The land-based Brah-Mos missiles to be acquired will be an anti-ship missile fired from a land-based mobile autonomous launcher and, thus, a hybrid of the naval and Army variants. The missiles will get targeting inputs from Scanter radars acquired from Terma of Denmark and built in India in collaboration with Tata Advanced Systems’ subsidiary firm Tata Nova.
The radars can track multiple simultaneous air and surface targets up to a range of 170 km. One radar can cover up to 98,000 sq km of situational awareness. Each BrahMos NGMMCB will comprise a single command post, two radar units and two firing units with three anti-ship missiles each.

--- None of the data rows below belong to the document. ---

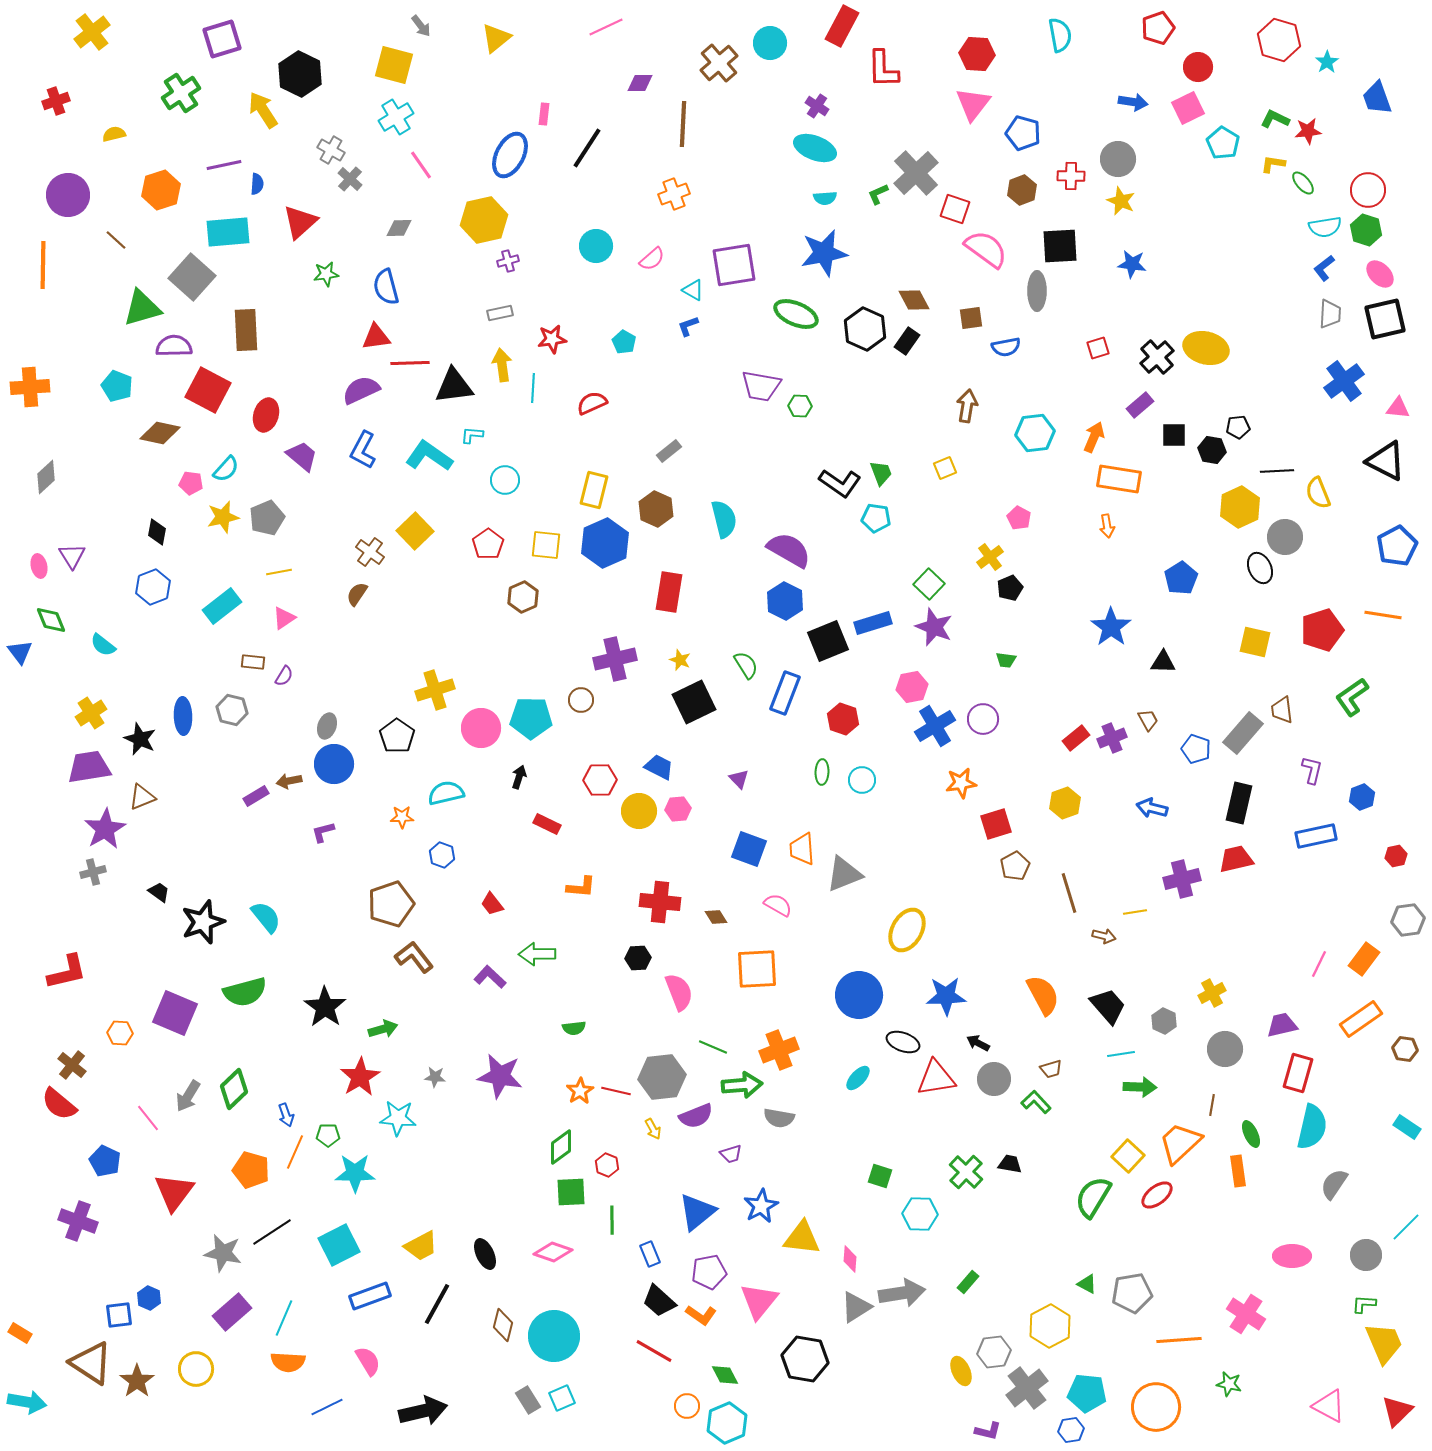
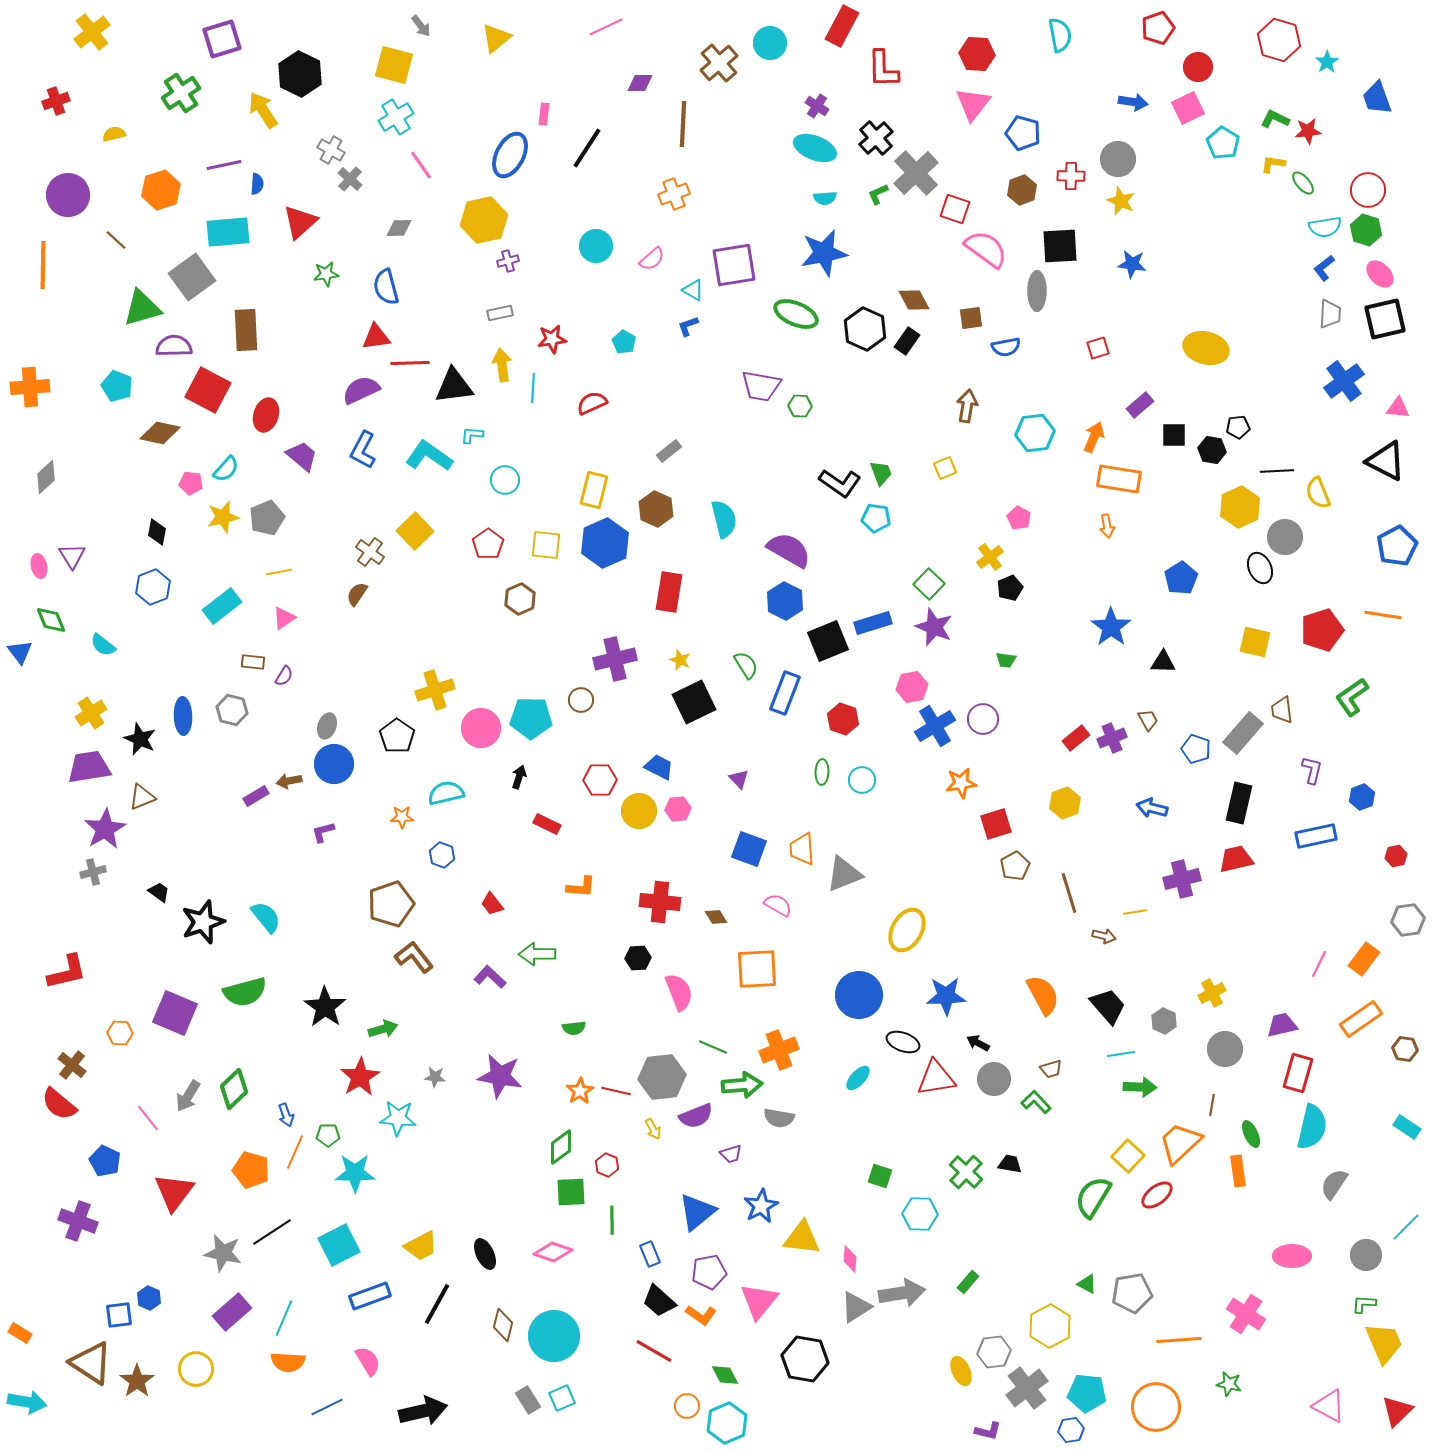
gray square at (192, 277): rotated 12 degrees clockwise
black cross at (1157, 357): moved 281 px left, 219 px up
brown hexagon at (523, 597): moved 3 px left, 2 px down
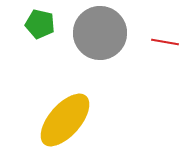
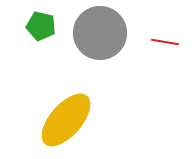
green pentagon: moved 1 px right, 2 px down
yellow ellipse: moved 1 px right
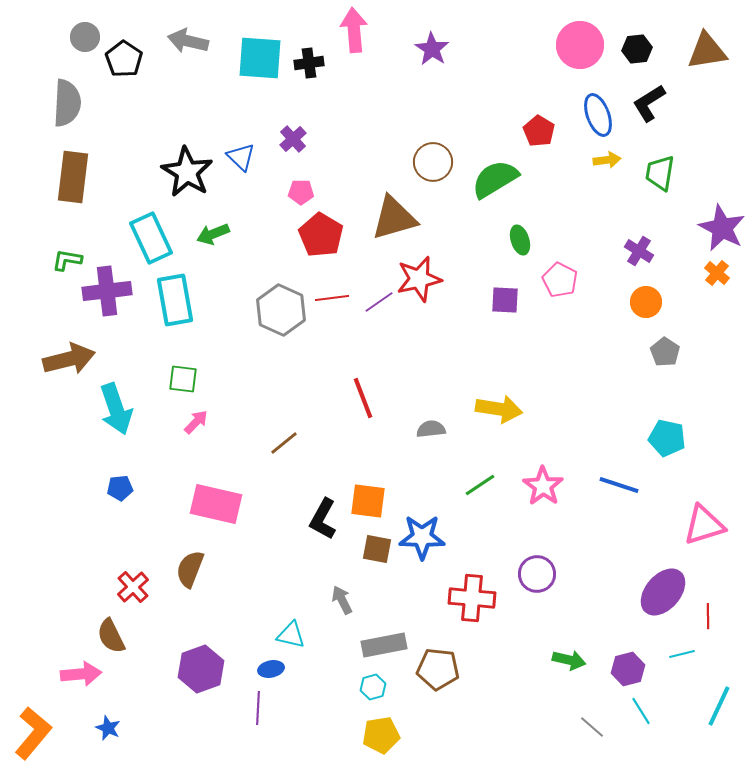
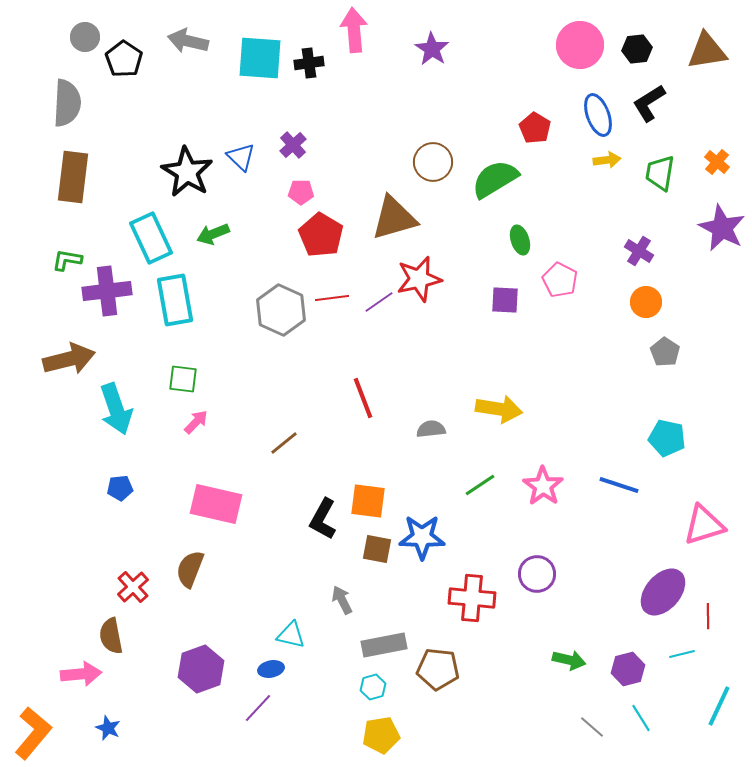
red pentagon at (539, 131): moved 4 px left, 3 px up
purple cross at (293, 139): moved 6 px down
orange cross at (717, 273): moved 111 px up
brown semicircle at (111, 636): rotated 15 degrees clockwise
purple line at (258, 708): rotated 40 degrees clockwise
cyan line at (641, 711): moved 7 px down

Each battery will also have a reconnaissance vehicle and two vehicles carrying Man-Portable Air Defence Missile Systems (MANPADs) to provide short-range defence against aerial targets. The systems will be delivered within two years from the date of orders being placed.
The Indo-Russian BrahMos supersonic missile, in production for over 20 years now, is clearly a continually evolving beast. It began as a purely ship-to-ship missile and then landbased and air-launched variants went on to equip the Indian Army and Air Force. BrahMos Aerospace, the Indo-Russian joint venture firm that manufactures the missile continues to push the envelope with fresh iterations of the missile.
It has readied a 500-km range variant of the missile and is working on a smaller, lighter Next Generation or NG version and a Very Long Range Air to Air Missile (VLRAAM) variant to knock down AWACs and airborne tankers. Clearly, there are plenty of surprises in the Brah-Mos store.